Roma - Il primo a cogliere al volo l'occasione offerta dal portavoce della Merkel è stato Dario Franceschini: «Vogliamo chiudere la stagione dei tagli. La cultura è il petrolio dell'Italia». È assai probabile che nei prossimi giorni l'esempio del ministro dei Beni culturali verrà seguito da quasi tutti i colleghi. Uno escluso, Pier Carlo Padoan. Il ministro dell'Economia sarà impegnato a spiegare che le (poche) risorse che potranno essere liberate dal nuovo corso europeo dovranno essere concentrate sul fronte fiscale.
In primo luogo perché il ministero dell'Economia deve reperire 10/12 miliardi per dare copertura certa agli «80 euro»; poi, perché è intenzione del presidente del Consiglio allargare la platea di chi potrebbe beneficiare dello sconto fiscale. Anche utilizzando gli strumenti messi a disposizione dalla delega fiscale.
C'è un precedente storico a riguardo, a cui sembra fare riferimento proprio Steffen Seibert, portavoce della Merkel. Nel 2005 l'Italia ottenne la possibilità di superare il tetto di deficit del 3% proprio in virtù delle riforme strutturali presentate all'epoca. Ed erano: la riforma delle pensioni (lo scalone Maroni) e l'introduzione del secondo modulo della riforma fiscale, con conseguente ridisegno dei profili di aliquote e scaglioni Irpef.

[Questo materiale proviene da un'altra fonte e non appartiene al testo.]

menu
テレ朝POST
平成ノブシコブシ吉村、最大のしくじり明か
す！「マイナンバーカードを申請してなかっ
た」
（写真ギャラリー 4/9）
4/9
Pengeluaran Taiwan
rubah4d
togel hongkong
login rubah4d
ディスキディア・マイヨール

La prima dava garanzie ai mercati di sostenibilità del debito (tant'è che Monti l'ha rispolverata con quattro anni di ritardo). La seconda restituiva potere d'acquisto ai cittadini/contribuenti. Entrambe le misure vennero cancellate dal secondo governo Prodi.

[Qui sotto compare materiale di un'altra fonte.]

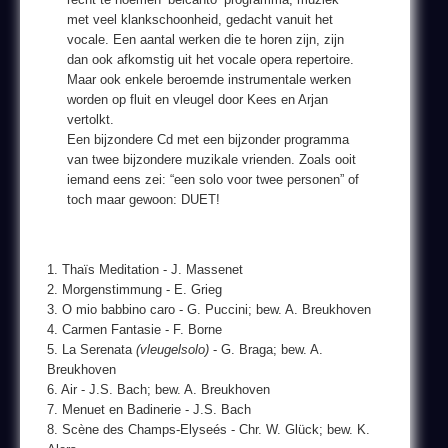
met veel klankschoonheid, gedacht vanuit het
vocale. Een aantal werken die te horen zijn, zijn
dan ook afkomstig uit het vocale opera repertoire.
Maar ook enkele beroemde instrumentale werken
worden op fluit en vleugel door Kees en Arjan
vertolkt.
Een bijzondere Cd met een bijzonder programma
van twee bijzondere muzikale vrienden. Zoals ooit
iemand eens zei: “een solo voor twee personen” of
toch maar gewoon: DUET!
1. Thaïs Meditation - J. Massenet
2. Morgenstimmung - E. Grieg
3. O mio babbino caro - G. Puccini; bew. A. Breukhoven
4. Carmen Fantasie - F. Borne
5. La Serenata
(vleugelsolo)
- G. Braga; bew. A.
Breukhoven
6. Air - J.S. Bach; bew. A. Breukhoven
7. Menuet en Badinerie - J.S. Bach
8. Scène des Champs-Elyseés - Chr. W. Glück; bew. K.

La riforma fiscale dell'epoca, e lo sblocco di alcuni cantieri agganciati alla «legge Obbiettivo», favorirono per i due anni successivi una crescita del Pil al ritmo del 2,7%, poi interrotta dalla crisi finanziaria del 2007. Ne consegue che se Renzi vuole risultati immediati a favore dell'occupazione e del Pil (come indicato dal documento italiano consegnato ad Hernan Van Rompuy) dovrebbe/potrebbe seguire l'esperienza del passato. Seppure aggiornandola ai tempi attuali.
E questo aggiornamento può essere rappresentato dalla spending review. Nessun governo, tantomeno quello italiano chiamato a gestire un debito pubblico sopra il 130% del Pil, può annunciare ufficialmente che è intenzionato a introdurre sconti fiscali non coperti da tagli di spesa strutturali. E la copertura agli sgravi fiscali arriverà dall'efficacia delle riforme che verranno applicate attraverso la spending review. Per queste ragioni, il governo ribadisce che non intende modificare il Patto di Stabilità europeo; ma conta di sfruttarne l'elasticità introdotta nel 2005.

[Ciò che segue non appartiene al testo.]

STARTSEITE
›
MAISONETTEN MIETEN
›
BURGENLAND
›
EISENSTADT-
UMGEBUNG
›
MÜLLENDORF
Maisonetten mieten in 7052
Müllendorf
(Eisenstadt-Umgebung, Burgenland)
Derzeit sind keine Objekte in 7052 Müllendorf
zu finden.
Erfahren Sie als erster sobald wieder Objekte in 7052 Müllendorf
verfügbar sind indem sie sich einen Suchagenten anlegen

Elasticità che consente «un prolungamento delle scadenze» - come dice Seibert - tant'è che «è stato già usato». Ed i primi a sfruttare i margini concessi furono proprio i tedeschi, durante un altro semestre di presidenza italiana della Ue, quello del 2003. La procedura d'infrazione contro la Germania venne congelata. Grazie a quella moratoria sul deficit, Berlino rimise in ordine i propri conti.
Ora la situazione è diversa. La maggioranza dei Paesi Ue supera il tetto di deficit. Ed in modo surrettizio quasi tutti stanno sfruttando quel «prolungamento dei tempi» previsto dal Trattato in caso di congiuntura negativa. Italia compresa, che ha portato al 2016 (dal 2014) l'obbiettivo di raggiungere il pareggio di bilancio.
La mossa della Merkel, quindi, toglie quasi tutti gli alibi al governo Renzi. Ad eccezione di uno: il rimborso dei debiti della pubblica amministrazione.